Task description: Write out the data exactly, please, and omit the pictures.

Page-level text extractions:
== Segment start ==
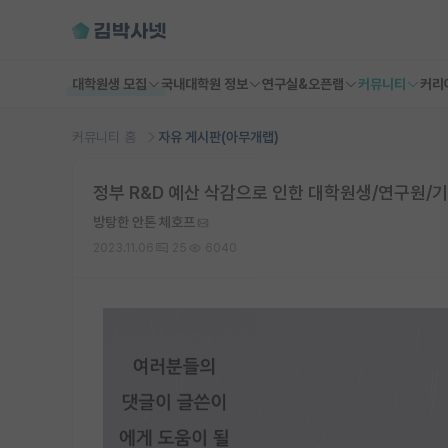
대학원생 모집
국내대학원 정보
연구실&오픈랩
커뮤니티
커리
커뮤니티 홈
자유 게시판(아무개랩)
정부 R&D 예산 삭감으로 인한 대학원생/연구원/기
방탕한 안톤 체호프
2023.11.06
25
6040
== Segment end ==
Completed exercise:
대학원생 모집
국내대학원 정보
연구실&오픈랩
커뮤니티
커리
커뮤니티 홈
자유 게시판(아무개랩)
정부 R&D 예산 삭감으로 인한 대학원생/연구원/기
방탕한 안톤 체호프
2023.11.06
25
6040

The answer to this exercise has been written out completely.